Our expert says: “The proper way to remove acrylic nails is to soak them in acetone, which requires time and patience. You can do this at home or at a salon. You will want to fill a small glass dish with 100% acetone. The dish should be big enough for your hand. Make sure the dish is glass, because acetone can eat through plastic.”

“You’ll soak your nails for 20-30 minutes, when you remove your nails the acrylic will feel gummy,” she continued. “You can use a high grit nail file to remove remaining acrylic and soak again if necessary.”

Of course at this point I would recommend giving your nails a break, maybe buffing them with some cuticle oil or using some nail strengthener. Basically, let them breathe for a little bit before the next round.

Be on alert for harmful practices at the salon

Everyone wants to know her nail technician’s number

Source: Delmaine Donson / Getty

One really important piece of expert advice from Norman is about removal in a salon. “It is highly recommended not to let a nail technician try to remove your acrylics with another object, such as sliding a nail tip under the nail to lift it or clipping the loose acrylic with cuticle nippers. While this is a quick way to remove acrylics when it is time for a fill, it removes the top layer of your nail and can be very painful. This can leave your nails thin, tender, and weak.”

When Jada Pinkett Smith needed to remove her acrylics last year and put a call out to Instagram for advice, one user suggested wiggling floss or floss sticks under the nail until it pops off. Our resident expert says that is a big no-no if you want to maintain healthy nails after acrylics. The best thing you can do is have them removed the right way with acetone to not cause further damage, as your nails will already be weak, dry, and brittle after wearing acrylics for long periods of time, so the last thing you want to do is cause more damage.

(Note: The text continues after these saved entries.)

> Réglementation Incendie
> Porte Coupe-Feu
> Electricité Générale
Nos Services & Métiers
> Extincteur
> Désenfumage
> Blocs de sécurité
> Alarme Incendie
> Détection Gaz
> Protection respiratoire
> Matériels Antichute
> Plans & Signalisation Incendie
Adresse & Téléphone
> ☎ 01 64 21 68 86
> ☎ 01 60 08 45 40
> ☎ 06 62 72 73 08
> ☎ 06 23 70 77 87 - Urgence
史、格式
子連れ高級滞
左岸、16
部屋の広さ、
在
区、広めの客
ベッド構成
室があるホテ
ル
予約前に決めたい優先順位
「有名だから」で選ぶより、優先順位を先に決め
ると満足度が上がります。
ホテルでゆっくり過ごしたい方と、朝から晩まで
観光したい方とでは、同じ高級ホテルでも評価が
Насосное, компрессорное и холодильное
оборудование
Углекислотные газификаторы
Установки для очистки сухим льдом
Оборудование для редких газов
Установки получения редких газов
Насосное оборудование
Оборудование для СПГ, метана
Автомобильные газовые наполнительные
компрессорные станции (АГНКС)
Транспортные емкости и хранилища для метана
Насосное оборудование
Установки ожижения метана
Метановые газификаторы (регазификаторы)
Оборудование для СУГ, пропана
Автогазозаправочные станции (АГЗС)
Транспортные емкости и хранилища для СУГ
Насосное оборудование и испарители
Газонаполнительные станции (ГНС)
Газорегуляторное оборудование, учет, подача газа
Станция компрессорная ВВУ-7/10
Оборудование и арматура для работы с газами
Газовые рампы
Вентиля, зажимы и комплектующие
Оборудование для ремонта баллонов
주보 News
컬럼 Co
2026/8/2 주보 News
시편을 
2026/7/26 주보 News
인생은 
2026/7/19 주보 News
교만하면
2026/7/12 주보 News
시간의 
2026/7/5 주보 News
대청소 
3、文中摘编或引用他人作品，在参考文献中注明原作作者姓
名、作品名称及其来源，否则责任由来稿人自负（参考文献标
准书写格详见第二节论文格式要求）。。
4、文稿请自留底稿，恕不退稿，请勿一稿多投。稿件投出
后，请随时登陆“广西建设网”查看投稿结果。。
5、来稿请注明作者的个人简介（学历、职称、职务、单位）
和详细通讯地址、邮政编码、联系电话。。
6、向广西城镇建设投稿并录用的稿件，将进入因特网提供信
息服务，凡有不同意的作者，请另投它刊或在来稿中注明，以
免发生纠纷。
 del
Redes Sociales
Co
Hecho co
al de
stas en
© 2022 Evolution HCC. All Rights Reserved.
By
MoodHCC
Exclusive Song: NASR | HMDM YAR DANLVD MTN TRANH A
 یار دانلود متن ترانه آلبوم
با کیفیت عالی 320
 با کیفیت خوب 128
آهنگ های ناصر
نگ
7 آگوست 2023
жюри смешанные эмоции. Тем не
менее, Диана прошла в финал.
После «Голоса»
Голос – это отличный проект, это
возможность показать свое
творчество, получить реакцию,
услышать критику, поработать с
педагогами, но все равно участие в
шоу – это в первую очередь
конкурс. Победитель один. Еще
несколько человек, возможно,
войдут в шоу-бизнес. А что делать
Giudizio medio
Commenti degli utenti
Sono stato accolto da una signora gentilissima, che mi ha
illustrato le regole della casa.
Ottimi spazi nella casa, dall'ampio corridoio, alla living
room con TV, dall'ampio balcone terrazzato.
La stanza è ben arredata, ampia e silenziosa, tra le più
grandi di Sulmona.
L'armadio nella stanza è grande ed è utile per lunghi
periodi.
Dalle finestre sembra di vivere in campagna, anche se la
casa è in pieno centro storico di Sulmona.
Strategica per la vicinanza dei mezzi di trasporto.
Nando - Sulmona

Wash your hands thoroughly as your nails start to lift

When your nails start to lift, moisture can get in between the acrylic and your natural nail, which becomes a hotbed for bacteria. To spare you any icky details, the moral of the story is to take care good care of your extensions, which includes maintaining the health of your natural nails and taking the proper steps to remove your artificial nails when it is time to do so. And of course, wash your hands!